# INSTRUCTIONS FOR THE TASK
Keep each line of the material that includes "Message", and leave out the rest.

# LISTED ENTRIES
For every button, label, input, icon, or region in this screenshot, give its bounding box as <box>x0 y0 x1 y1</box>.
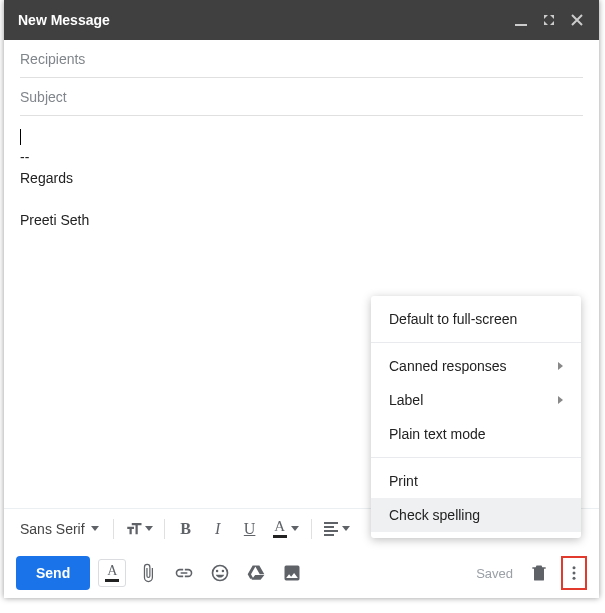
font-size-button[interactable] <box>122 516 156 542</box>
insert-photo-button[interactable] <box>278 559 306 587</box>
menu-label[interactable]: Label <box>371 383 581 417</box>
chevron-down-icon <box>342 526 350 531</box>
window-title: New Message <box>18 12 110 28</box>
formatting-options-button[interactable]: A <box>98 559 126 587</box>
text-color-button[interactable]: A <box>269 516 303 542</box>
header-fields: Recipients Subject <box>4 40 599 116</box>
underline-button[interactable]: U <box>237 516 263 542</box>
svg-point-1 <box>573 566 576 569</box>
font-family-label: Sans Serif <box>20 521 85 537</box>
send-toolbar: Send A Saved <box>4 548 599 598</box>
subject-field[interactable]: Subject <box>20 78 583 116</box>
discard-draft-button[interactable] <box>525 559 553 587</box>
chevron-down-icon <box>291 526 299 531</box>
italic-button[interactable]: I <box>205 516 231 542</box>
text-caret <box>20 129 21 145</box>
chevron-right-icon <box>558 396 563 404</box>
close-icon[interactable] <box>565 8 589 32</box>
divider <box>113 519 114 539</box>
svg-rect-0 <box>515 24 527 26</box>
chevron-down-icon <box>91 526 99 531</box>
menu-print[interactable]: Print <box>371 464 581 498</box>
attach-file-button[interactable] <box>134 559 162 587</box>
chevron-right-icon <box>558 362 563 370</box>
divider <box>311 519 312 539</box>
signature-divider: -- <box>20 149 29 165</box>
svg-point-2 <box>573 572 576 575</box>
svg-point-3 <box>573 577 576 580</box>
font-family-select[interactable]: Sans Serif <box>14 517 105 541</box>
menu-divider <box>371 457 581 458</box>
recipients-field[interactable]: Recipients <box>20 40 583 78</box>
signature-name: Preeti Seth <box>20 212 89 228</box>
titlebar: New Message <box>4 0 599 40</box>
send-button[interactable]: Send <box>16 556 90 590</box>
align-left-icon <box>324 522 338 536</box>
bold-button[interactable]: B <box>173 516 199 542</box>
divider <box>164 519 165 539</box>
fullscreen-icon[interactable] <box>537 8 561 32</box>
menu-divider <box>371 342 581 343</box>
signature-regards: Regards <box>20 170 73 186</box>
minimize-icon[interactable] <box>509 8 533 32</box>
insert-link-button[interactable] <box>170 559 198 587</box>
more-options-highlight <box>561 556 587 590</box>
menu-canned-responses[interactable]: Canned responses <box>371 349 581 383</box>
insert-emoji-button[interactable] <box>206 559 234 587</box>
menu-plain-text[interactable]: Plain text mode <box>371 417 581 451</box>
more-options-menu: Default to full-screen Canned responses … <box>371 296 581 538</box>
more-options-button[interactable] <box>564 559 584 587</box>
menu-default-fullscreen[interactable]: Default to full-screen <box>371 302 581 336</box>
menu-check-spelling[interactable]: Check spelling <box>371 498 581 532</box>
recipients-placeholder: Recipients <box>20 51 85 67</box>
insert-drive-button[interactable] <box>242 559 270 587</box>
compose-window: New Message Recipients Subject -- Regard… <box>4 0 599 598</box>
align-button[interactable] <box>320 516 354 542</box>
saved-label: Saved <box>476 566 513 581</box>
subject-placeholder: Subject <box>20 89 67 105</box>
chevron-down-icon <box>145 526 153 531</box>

# RESULT OF THIS TASK
window-title: New Message <box>18 12 110 28</box>
titlebar: New Message <box>4 0 599 40</box>
compose-window: New Message Recipients Subject -- Regard… <box>4 0 599 598</box>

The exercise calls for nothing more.